TASK PROMPT: All lines from the one that contains "Ihre unverkennbare Bühnenpräsenz" through the final line of the entries must be repeated exactly. No other lines belong in the output.

DATA RECORDS:
____________________
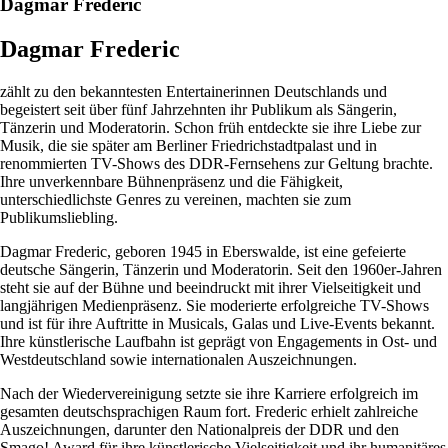
Dagmar Frederic
Dagmar Frederic
zählt zu den bekanntesten Entertainerinnen Deutschlands und
begeistert seit über fünf Jahrzehnten ihr Publikum als Sängerin,
Tänzerin und Moderatorin. Schon früh entdeckte sie ihre Liebe zur
Musik, die sie später am Berliner Friedrichstadtpalast und in
renommierten TV-Shows des DDR-Fernsehens zur Geltung brachte.
Ihre unverkennbare Bühnenpräsenz und die Fähigkeit,
unterschiedlichste Genres zu vereinen, machten sie zum
Publikumsliebling.
Dagmar Frederic, geboren 1945 in Eberswalde, ist eine gefeierte
deutsche Sängerin, Tänzerin und Moderatorin. Seit den 1960er-Jahren
steht sie auf der Bühne und beeindruckt mit ihrer Vielseitigkeit und
langjährigen Medienpräsenz. Sie moderierte erfolgreiche TV-Shows
und ist für ihre Auftritte in Musicals, Galas und Live-Events bekannt.
Ihre künstlerische Laufbahn ist geprägt von Engagements in Ost- und
Westdeutschland sowie internationalen Auszeichnungen.
Nach der Wiedervereinigung setzte sie ihre Karriere erfolgreich im
gesamten deutschsprachigen Raum fort. Frederic erhielt zahlreiche
Auszeichnungen, darunter den Nationalpreis der DDR und den
Smago! Award für ihre künstlerische Vielseitigkeit und ihr humanitäres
____________________
YOUR RESPONSE:
Ihre unverkennbare Bühnenpräsenz und die Fähigkeit,
unterschiedlichste Genres zu vereinen, machten sie zum
Publikumsliebling.
Dagmar Frederic, geboren 1945 in Eberswalde, ist eine gefeierte
deutsche Sängerin, Tänzerin und Moderatorin. Seit den 1960er-Jahren
steht sie auf der Bühne und beeindruckt mit ihrer Vielseitigkeit und
langjährigen Medienpräsenz. Sie moderierte erfolgreiche TV-Shows
und ist für ihre Auftritte in Musicals, Galas und Live-Events bekannt.
Ihre künstlerische Laufbahn ist geprägt von Engagements in Ost- und
Westdeutschland sowie internationalen Auszeichnungen.
Nach der Wiedervereinigung setzte sie ihre Karriere erfolgreich im
gesamten deutschsprachigen Raum fort. Frederic erhielt zahlreiche
Auszeichnungen, darunter den Nationalpreis der DDR und den
Smago! Award für ihre künstlerische Vielseitigkeit und ihr humanitäres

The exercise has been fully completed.